I remain confident that this company will be able to expand its product portfolio, and continue to offer top line growth. The company has future plans to drive growth through a focus on advertising. This strategy should enable new orders and higher margin on its products. Specifically, PetMeds has shifted a great deal of its marketing efforts to the internet. As such, the company has seen a rising % of total orders being generated on its internet platform, and this trend looks to be ongoing. Lastly, PetMeds has taken measures to combat weak consumer spending by offering lower-priced items in its product mix. Overall, with these new efforts to drive business growth, PetMeds has a lot of growth potential as the company is able to reach lower-income customers through its use cheaper products and through its advertising efforts.

Technical Support:

Looking at the above graph, we see that the shorter-term EMA (20) has broken above its longer-term moving average (200), with the intermediate EMA (65) looking poised to move above the 200-day EMA. This EMA breakout is a good sign that the price will be able to break out above its resistance level of around 14.3. As you can see, the price hit the 14.3 price level, but bounced back down.
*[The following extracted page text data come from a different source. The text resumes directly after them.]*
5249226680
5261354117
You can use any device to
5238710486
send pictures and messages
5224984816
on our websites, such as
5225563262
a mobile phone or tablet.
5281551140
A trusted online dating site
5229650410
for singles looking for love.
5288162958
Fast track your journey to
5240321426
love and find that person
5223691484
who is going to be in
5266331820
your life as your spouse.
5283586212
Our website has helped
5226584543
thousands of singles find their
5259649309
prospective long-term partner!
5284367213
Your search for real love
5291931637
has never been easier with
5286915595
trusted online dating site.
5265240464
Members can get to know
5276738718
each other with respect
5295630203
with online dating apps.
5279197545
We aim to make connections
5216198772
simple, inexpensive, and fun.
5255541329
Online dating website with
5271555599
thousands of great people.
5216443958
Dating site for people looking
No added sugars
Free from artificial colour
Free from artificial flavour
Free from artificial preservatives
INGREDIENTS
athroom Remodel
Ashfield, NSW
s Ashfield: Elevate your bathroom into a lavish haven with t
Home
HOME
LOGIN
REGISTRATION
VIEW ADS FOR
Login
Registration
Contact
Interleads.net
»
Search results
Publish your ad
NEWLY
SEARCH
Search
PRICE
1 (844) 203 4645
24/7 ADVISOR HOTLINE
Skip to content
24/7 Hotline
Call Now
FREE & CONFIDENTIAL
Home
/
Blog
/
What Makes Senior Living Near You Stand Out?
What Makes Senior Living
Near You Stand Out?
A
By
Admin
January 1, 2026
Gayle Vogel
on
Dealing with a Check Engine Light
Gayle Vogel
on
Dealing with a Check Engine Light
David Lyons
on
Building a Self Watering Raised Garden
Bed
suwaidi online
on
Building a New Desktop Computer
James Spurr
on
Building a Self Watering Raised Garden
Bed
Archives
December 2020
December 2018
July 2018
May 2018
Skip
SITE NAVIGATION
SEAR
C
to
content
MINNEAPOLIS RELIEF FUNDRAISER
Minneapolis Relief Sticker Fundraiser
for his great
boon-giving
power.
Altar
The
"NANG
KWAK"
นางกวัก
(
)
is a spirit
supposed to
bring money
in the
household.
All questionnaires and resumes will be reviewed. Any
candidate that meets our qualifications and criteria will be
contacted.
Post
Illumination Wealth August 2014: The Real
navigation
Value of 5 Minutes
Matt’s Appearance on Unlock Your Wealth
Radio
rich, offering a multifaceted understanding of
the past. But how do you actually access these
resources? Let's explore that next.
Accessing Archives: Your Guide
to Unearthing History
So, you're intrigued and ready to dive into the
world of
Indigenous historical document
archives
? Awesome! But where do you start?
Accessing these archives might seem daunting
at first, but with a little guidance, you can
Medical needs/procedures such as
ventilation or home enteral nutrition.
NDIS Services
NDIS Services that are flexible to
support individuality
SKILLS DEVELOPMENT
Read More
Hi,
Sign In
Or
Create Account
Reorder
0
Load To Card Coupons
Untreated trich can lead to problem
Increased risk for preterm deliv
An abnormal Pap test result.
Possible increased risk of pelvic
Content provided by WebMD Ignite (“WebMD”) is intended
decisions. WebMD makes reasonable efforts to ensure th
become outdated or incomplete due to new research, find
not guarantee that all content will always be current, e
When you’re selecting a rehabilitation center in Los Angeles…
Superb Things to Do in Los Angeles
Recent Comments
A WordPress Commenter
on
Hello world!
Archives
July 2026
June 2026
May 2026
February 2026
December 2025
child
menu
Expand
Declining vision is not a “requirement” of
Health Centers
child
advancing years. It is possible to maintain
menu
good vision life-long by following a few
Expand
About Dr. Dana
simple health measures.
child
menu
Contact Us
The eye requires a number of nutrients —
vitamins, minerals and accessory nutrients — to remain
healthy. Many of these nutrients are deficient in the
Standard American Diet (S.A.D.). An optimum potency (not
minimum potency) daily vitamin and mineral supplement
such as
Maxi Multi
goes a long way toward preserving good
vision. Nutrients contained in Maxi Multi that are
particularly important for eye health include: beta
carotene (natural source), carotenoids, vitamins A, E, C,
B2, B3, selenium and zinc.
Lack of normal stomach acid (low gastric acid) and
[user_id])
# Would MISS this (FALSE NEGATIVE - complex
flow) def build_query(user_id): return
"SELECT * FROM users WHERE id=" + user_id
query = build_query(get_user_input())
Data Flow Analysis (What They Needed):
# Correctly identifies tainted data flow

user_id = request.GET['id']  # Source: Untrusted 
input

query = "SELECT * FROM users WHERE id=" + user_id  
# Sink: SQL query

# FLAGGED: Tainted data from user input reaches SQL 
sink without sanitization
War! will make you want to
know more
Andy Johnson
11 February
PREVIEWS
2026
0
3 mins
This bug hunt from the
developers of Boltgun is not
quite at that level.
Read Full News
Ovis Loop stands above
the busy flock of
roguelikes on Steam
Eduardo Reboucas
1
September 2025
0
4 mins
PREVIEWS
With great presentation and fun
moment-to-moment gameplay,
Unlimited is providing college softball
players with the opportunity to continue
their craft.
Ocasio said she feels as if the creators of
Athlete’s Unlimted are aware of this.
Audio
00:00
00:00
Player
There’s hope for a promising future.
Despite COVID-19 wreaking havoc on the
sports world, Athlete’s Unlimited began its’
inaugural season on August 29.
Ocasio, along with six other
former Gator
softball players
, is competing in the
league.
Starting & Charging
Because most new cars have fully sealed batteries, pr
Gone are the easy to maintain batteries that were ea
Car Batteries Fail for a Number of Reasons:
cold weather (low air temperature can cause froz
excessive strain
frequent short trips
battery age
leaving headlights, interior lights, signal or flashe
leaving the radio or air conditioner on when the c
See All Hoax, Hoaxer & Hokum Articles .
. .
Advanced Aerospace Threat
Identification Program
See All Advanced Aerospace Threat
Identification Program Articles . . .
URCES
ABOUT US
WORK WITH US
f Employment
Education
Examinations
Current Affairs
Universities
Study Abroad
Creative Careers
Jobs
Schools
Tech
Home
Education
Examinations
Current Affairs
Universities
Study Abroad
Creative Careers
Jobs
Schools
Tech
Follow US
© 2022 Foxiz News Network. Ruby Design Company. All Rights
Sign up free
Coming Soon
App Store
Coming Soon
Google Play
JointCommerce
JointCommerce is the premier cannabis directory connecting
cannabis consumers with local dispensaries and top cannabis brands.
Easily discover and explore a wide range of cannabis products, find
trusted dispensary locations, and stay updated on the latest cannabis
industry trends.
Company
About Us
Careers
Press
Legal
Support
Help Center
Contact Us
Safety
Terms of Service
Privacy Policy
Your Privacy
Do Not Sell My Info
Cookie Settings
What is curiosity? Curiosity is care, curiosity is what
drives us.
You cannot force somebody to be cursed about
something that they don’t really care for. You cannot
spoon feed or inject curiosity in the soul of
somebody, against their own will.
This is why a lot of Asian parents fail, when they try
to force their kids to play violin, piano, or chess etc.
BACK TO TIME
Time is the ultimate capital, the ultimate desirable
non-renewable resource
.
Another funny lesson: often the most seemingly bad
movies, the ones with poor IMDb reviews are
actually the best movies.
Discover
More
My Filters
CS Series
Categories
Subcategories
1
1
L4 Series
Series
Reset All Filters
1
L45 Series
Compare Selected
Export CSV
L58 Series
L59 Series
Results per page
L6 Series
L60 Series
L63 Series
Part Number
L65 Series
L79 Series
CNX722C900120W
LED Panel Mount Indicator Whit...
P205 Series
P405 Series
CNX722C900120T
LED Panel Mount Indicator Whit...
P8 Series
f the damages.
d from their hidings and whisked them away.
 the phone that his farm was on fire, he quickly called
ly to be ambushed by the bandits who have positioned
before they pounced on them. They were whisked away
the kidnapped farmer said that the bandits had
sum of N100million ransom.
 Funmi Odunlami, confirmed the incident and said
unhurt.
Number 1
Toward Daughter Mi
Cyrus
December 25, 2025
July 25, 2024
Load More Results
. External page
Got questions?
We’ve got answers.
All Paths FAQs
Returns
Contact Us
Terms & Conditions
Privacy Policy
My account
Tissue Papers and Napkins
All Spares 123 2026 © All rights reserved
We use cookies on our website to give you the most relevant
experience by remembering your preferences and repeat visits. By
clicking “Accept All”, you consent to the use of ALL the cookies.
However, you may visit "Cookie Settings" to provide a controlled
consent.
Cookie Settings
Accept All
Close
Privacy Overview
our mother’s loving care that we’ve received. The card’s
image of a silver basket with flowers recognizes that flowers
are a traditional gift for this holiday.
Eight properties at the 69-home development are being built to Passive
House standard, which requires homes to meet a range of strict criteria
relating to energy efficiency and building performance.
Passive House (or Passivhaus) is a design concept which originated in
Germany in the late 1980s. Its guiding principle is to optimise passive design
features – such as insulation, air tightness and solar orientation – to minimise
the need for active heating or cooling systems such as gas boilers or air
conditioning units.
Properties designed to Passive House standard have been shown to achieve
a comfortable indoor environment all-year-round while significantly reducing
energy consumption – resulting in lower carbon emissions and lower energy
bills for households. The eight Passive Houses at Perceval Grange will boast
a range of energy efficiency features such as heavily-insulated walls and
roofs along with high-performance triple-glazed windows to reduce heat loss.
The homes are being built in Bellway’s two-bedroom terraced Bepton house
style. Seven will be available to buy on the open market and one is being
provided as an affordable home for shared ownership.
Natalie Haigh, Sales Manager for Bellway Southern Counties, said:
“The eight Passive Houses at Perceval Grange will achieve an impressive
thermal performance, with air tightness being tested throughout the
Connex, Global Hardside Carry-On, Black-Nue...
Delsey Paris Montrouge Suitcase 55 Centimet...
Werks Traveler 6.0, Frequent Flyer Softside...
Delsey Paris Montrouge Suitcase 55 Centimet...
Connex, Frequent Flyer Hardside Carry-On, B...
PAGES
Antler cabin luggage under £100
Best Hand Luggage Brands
It appears that this stock has the ability to push past this resistance level as you can see that the support level has been gradually increasing, which is usually a tell that the price will be moving higher soon.


Dividend Yield: 5.05%

Average Dividend Yield (5y): 5.50%

Profile: AT&T Inc. provides telecommunications services to consumers and businesses in the United States and internationally. Its Wireless segment offers various wireless voice, data, text, and other services, including local wireless communications services, long-distance services, and roaming services. This segment also sells various handsets, wirelessly enabled computers, and personal computer wireless data cards through its owned stores, agents, or third-party retail stores; and accessories comprising carrying cases, hands-free devices, batteries, battery chargers, and other items to consumers, as well as to agents and third-party distributors.

Growth Rates:

As T continues to strengthen its customer base through new pricing strategies and subscriber plans, it should have no problem hitting the growth targets shown above. AT&T continues to deliver strong financial performance despite the fact that competition is thick in the industry. As well, T continues to experience strong cash flows that should support healthy dividends in the years to come. As of late, T also continues their share repurchase agreement, which returned $159 million to shareholders in 2Q14. As this company continues to show strong growth rates and experiences a stable and appetizing dividend, this stock is a must-buy for any dividend investor.


Historically, AT&T has a strong history of increasing dividends -- 30 years in a row to be exact. Not only are future dividends attractive, but this company has historically grown by acquisitions, and as such, I think future expansions and synergies are on the horizon. As the DirectTV deal comes along, I think the bundled services that will now be offered to customers will pave the way for some strong synergies. By simply reinvesting dividends, taking advantage of the strong and stable yield, and sitting back as AT&T organically grows yoy, investors are poised to generate strong income and returns in the future.

Technical Support:

This stock has been a little choppy this past year. There hasn't been any clear long-term trend, as price has been moving in a volatile manner. However, recently, looking at the EMAs, we see that there is a strong bullish movement higher, with the EMA(20)>EMA(65)>EMA(200). Although this stock might experience a pullback in the months to come, it appears that it will continue to push higher as the company continues to grow and strengthen its financial position.

Disclosure: The author is long T. The author wrote this article themselves, and it expresses their own opinions. The author is not receiving compensation for it (other than from Seeking Alpha). The author has no business relationship with any company whose stock is mentioned in this article.